[DATA FOR ANALYSIS — start]

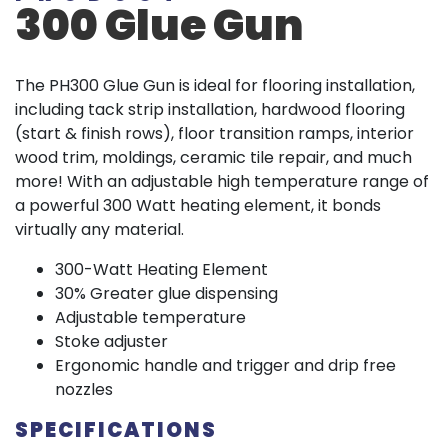
300 Glue Gun
The PH300 Glue Gun is ideal for flooring installation,
including tack strip installation, hardwood flooring
(start & finish rows), floor transition ramps, interior
wood trim, moldings, ceramic tile repair, and much
more! With an adjustable high temperature range of
a powerful 300 Watt heating element, it bonds
virtually any material.
300-Watt Heating Element
30% Greater glue dispensing
Adjustable temperature
Stoke adjuster
Ergonomic handle and trigger and drip free
nozzles
SPECIFICATIONS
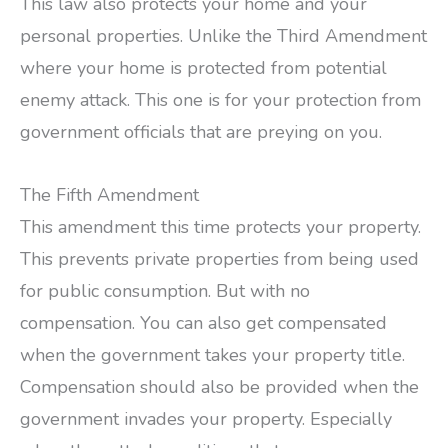
This law also protects your home and your
personal properties. Unlike the Third Amendment
where your home is protected from potential
enemy attack. This one is for your protection from
government officials that are preying on you.
The Fifth Amendment
This amendment this time protects your property.
This prevents private properties from being used
for public consumption. But with no
compensation. You can also get compensated
when the government takes your property title.
Compensation should also be provided when the
government invades your property. Especially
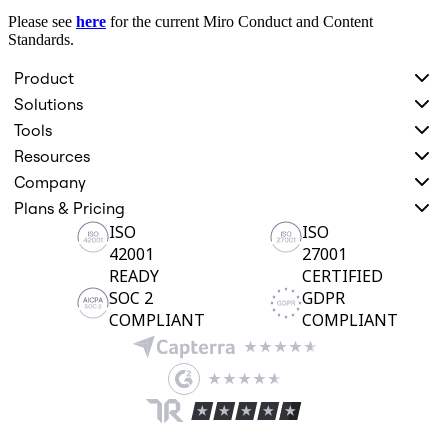
Org Design
Please see
here
for the current Miro Conduct and Content
Solutions
Standards.
By Business Segment
Enterprise
Product
Small Businesses
Solutions
Startups
By Industry
Tools
Digital
Resources
Professional Services
Manufacturing
Company
Retail
Plans & Pricing
Financial Services
ISO
ISO
Life Science & Pharma
42001
27001
By Team
Product Management
READY
CERTIFIED
Design & UX
SOC 2
GDPR
Engineering
COMPLIANT
COMPLIANT
Product Leadership & Ops
Operations
Marketing
IT
By Strategic Initiative
Product Operating System
AI Transformation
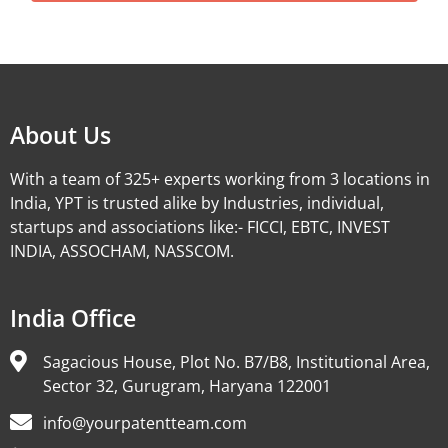
Alternative:
About Us
With a team of 325+ experts working from 3 locations in
India, YPT is trusted alike by Industries, individual,
startups and associations like:- FICCI, EBTC, INVEST
INDIA, ASSOCHAM, NASSCOM.
India Office
Sagacious House, Plot No. B7/B8, Institutional Area,
Sector 32, Gurugram, Haryana 122001
info@yourpatentteam.com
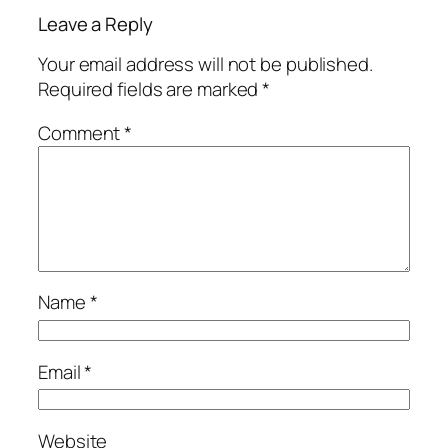
Leave a Reply
Your email address will not be published.
Required fields are marked
*
Comment
*
Name
*
Email
*
Website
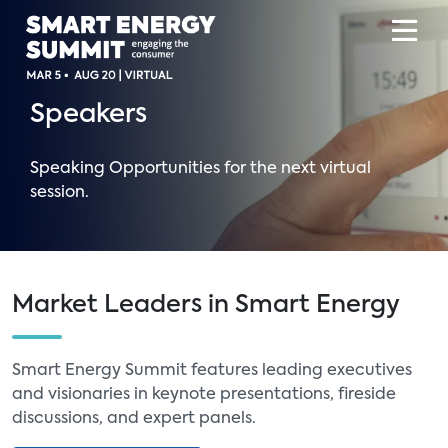
Speakers
Speaking Opportunities for the next virtual
session.
Market Leaders in Smart Energy
Smart Energy Summit features leading executives
and visionaries in keynote presentations, fireside
discussions, and expert panels.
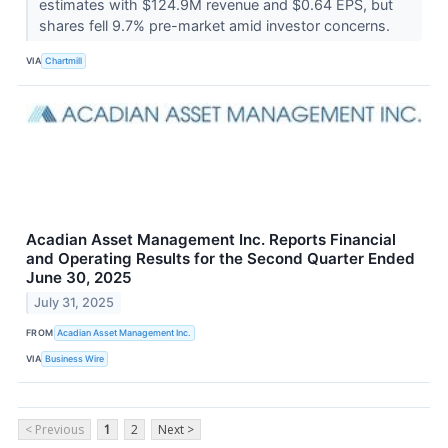
estimates with $124.9M revenue and $0.64 EPS, but
shares fell 9.7% pre-market amid investor concerns.
VIA
Chartmill
Acadian Asset Management Inc. Reports Financial
and Operating Results for the Second Quarter Ended
June 30, 2025
July 31, 2025
FROM
Acadian Asset Management Inc.
VIA
Business Wire
< Previous
1
2
Next >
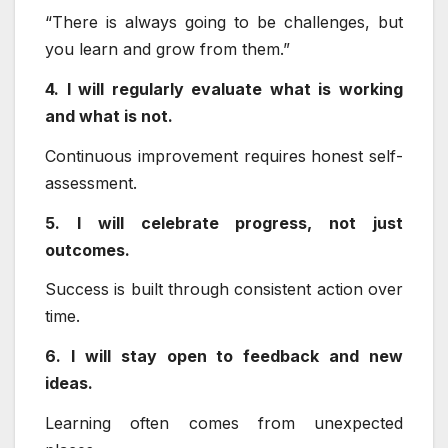
“There is always going to be challenges, but
you learn and grow from them.”
4. I will regularly evaluate what is working
and what is not.
Continuous improvement requires honest self-
assessment.
5. I will celebrate progress, not just
outcomes.
Success is built through consistent action over
time.
6. I will stay open to feedback and new
ideas.
Learning often comes from unexpected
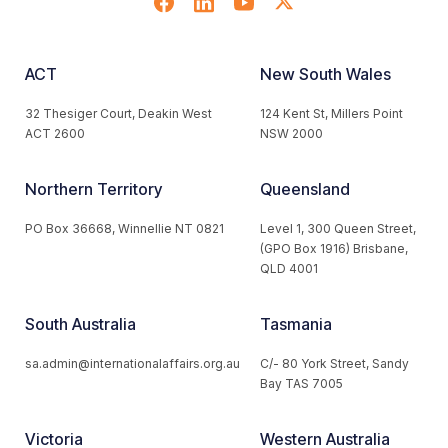
ACT
New South Wales
32 Thesiger Court, Deakin West
124 Kent St, Millers Point
ACT 2600
NSW 2000
Northern Territory
Queensland
PO Box 36668, Winnellie NT 0821
Level 1, 300 Queen Street,
(GPO Box 1916) Brisbane,
QLD 4001
South Australia
Tasmania
sa.admin@internationalaffairs.org.au
C/- 80 York Street, Sandy
Bay TAS 7005
Victoria
Western Australia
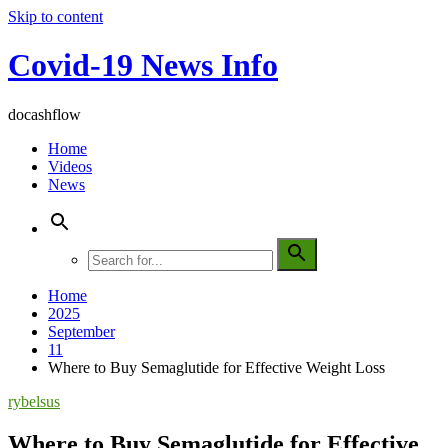
Skip to content
Covid-19 News Info
docashflow
Home
Videos
News
Home
2025
September
11
Where to Buy Semaglutide for Effective Weight Loss
rybelsus
Where to Buy Semaglutide for Effective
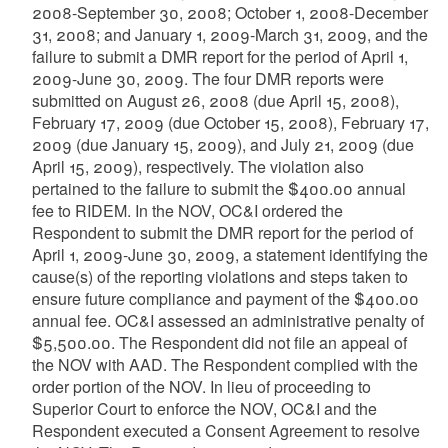
2008-September 30, 2008; October 1, 2008-December
31, 2008; and January 1, 2009-March 31, 2009, and the
failure to submit a DMR report for the period of April 1,
2009-June 30, 2009. The four DMR reports were
submitted on August 26, 2008 (due April 15, 2008),
February 17, 2009 (due October 15, 2008), February 17,
2009 (due January 15, 2009), and July 21, 2009 (due
April 15, 2009), respectively. The violation also
pertained to the failure to submit the $400.00 annual
fee to RIDEM. In the NOV, OC&I ordered the
Respondent to submit the DMR report for the period of
April 1, 2009-June 30, 2009, a statement identifying the
cause(s) of the reporting violations and steps taken to
ensure future compliance and payment of the $400.00
annual fee. OC&I assessed an administrative penalty of
$5,500.00. The Respondent did not file an appeal of
the NOV with AAD. The Respondent complied with the
order portion of the NOV. In lieu of proceeding to
Superior Court to enforce the NOV, OC&I and the
Respondent executed a Consent Agreement to resolve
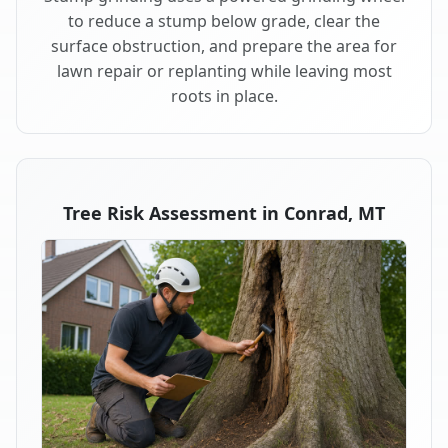
to reduce a stump below grade, clear the
surface obstruction, and prepare the area for
lawn repair or replanting while leaving most
roots in place.
Tree Risk Assessment in Conrad, MT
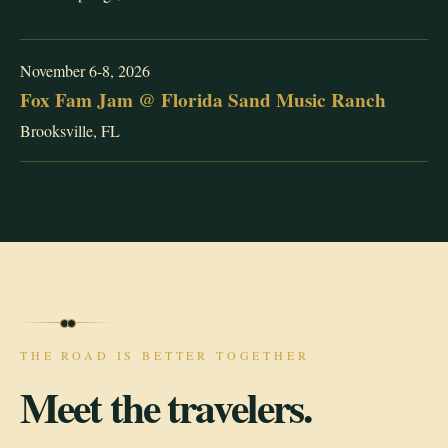
November 6-8, 2026
Fox Fam Jam @ Florida Sand Music Ranch
Brooksville, FL
THE ROAD IS BETTER TOGETHER
Meet the travelers.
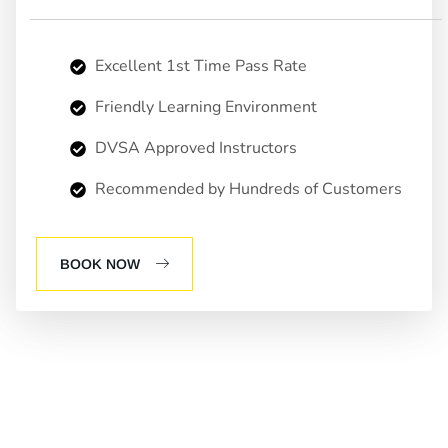
Excellent 1st Time Pass Rate
Friendly Learning Environment
DVSA Approved Instructors
Recommended by Hundreds of Customers
BOOK NOW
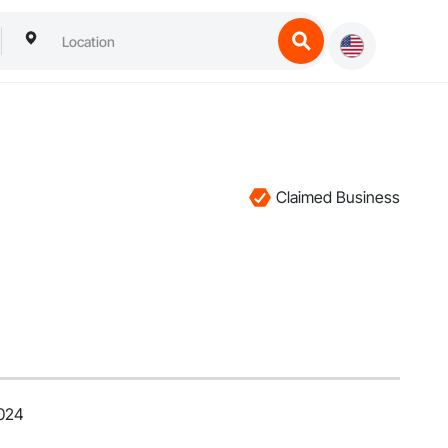
Claimed Business
2024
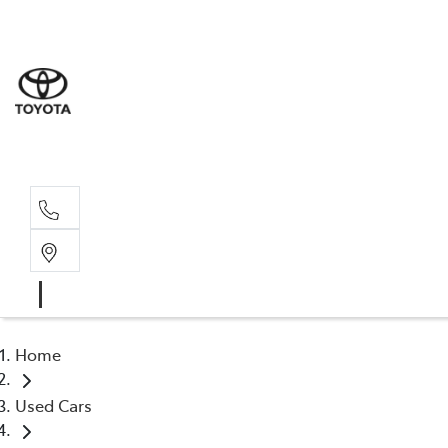
Sale
(03) 9
Servi
(03) 9
Home
Used Cars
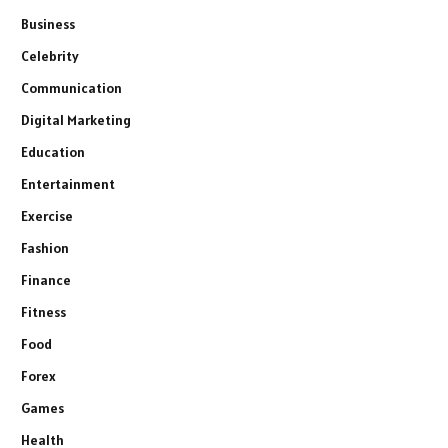
Business
Celebrity
Communication
Digital Marketing
Education
Entertainment
Exercise
Fashion
Finance
Fitness
Food
Forex
Games
Health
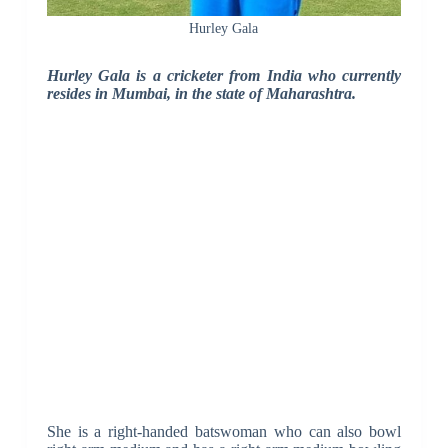
Hurley Gala
Hurley Gala is a cricketer from India who currently
resides in Mumbai, in the state of Maharashtra.
She is a right-handed batswoman who can also bowl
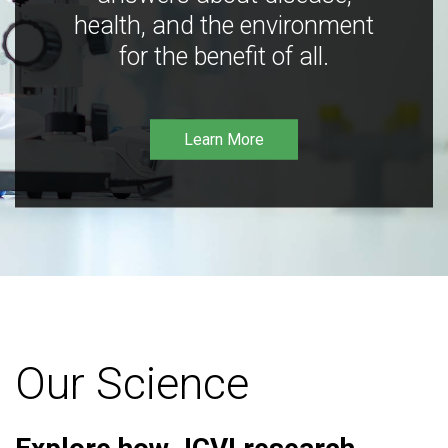
health, and the environment
for the benefit of all.
Learn More
Our Science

[DATA FOR ANALYSIS — finish]

TRY IT — The answer should be only the number of lines in the data that include "Product".

YOUR SOLUTION — 4